- Federal student loan assistance is expiring and federal student loan payments begin again on December 31, 2020.
- Knowing that current debt management techniques like waived fees and restructuring debt will not be enough to stop the flood, credit unions have increased their loan-loss provisions by more than 34%.
- Helping CU members move onto Income Driven Repayment plans for their federal student debt is an obvious and under-utilized option for credit unions to help their members free up cash and reduce risk in their own loan portfolios.
Why widespread defaults are coming
In March when the CARES Act was signed into law, it automatically suspended nearly all federal student loan payments until September 30. A Presidential Executive Order recently extended that reprieve until December 31, 2020. In the months since loan payments were suspended, Americans have experienced dramatic financial changes. Today in the U.S., 17.8 million people are unemployed, 10.6 million people have been temporarily laid off, and 9.1 million people have been moved to part time work as a result of the pandemic.
Come December 31st, we cannot assume that the 45 million Americans with federal student debt will be able to seamlessly resume their federal student loan payments. Behavioral science research tells us that a nine-month grace period like the one just implemented is a bear trap. Though it offers short-term financial relief for borrowers, nine months is enough time to significantly alter budgeting habits. We see that with student loan debt in particular, where recent graduates are given six months before they start their first payment after leaving school. These student-borrowers tend to establish spending habits when they start work post-college, making the delayed start of the payments disruptive and hard to manage.
Today’s thinking is not enough to protect CU members
CU executives nationwide say they are taking a number of measures to help their members through this difficult financial period and to manage risk within CU loan portfolios. They are waiving fees, offering loan modifications, and expanding their teams’ bandwidth to provide members with the best support and resources during this time.

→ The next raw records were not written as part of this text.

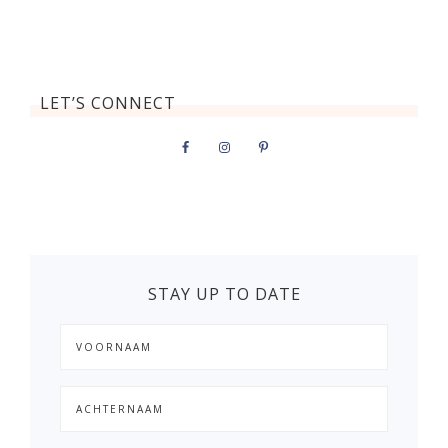
LET’S CONNECT
STAY UP TO DATE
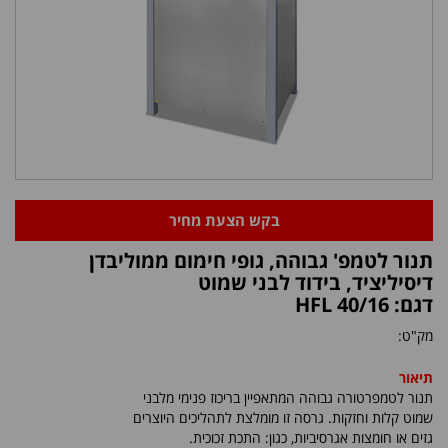
בקש הצעת מחיר
תנור לטמפ' גבוהה, גופי חימום ממוליבדן
דיסיליציד, בידוד לבני שמוט
דגם: HFL 40/16
מק"ט:
תיאור
תנור לטמפרטורה גבוהה המתאפיין בריכוז פנימי מלבני
שמוט קלות וחזקות. גרסה זו מומלצת לתהליכים היוצרים
גזים או חומצות אגרסיביות, כגון: התכת זכוכית.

Still, CUs acknowledge that is not enough to stop the anticipated flood of defaults, so they are dramatically increasing their loan-loss provisions. In fact, loan-loss provisions in the CU system are up more than 34%—meaning that CUs are setting aside an additional $2.2 billion to account for the auto loans, mortgages, and credit card payments they expect Americans will not be able to afford come November. And major banks are doing the same.
Addressing federal student loan debt is an easy (and viable) win for CUs
Normally federal student loan debt is not a central concern for CUs since the $1.6 trillion of debt is government-owned. But right now, it should be. Helping members manage their federal student loans will improve their ability to repay all the other debt that CUs do manage. Down the line, negative impact on credit scores and income-to-debt ratios will directly affect members’ ability to do new business with the CU. Credit unions who continue to ignore the largest, and by far the most problematic, debt category for adults under 30 will do so at their own peril.
The federal government offers multiple repayment plan options that student-borrowers can take advantage of. If CUs start paying attention to these opportunities now, they can help their members with financial hardship lower their monthly federal student loan payments and free up cash for members to use on their CU-held loans after December 31st. That’s a clear win-win for the credit union and for its members.
Not only does helping members manage their government-owned debt strengthen the personal relationship and trust between CU representatives and members, it also expands the financial relationship with greater access to wallet share.
While CUs may not own federal student loan debt, they certainly shouldn’t overlook it.
Putting numbers to this opportunity
Let’s say Taylor—a CU member and “median” student borrower—has $20,000 in federal student loan debt. That means Taylor was automatically put on a payment plan that cost her $200 each month. With the right digital guidance, Taylor can move her loans onto an Income-Driven Repayment (IDR) plan. Based on national averages, this would cut Taylor’s monthly payment to $100 and free up $100 to pay other privately held loans like an auto-loan, maintaining her credit score in the process. And that good standing puts Taylor in a better position to pursue future financial services as her income recovers.
The risk of ignoring members’ federal student loan debt this fall
If CUs don’t start thinking of federal student loan debt as a viable risk-management tool during these difficult financial times, members are unlikely to actively explore their repayment plan options this fall. The holiday season inevitably brings distractions and financial strain. Federal loan repayments will restart at the end of the year and, without enough money to meet all of their debt obligations, members are likely to miss at least one of the monthly loan payments. This puts CU debt at risk and their members’ credit scores will drop, dramatically impacting the CU’s ability to do business with its members well into the future.
Today, CUs have the opportunity to help members improve their financial health while managing risk to their business during the COVID-19 pandemic. Addressing members’ federal student loans is the opportunity that credit unions have been missing.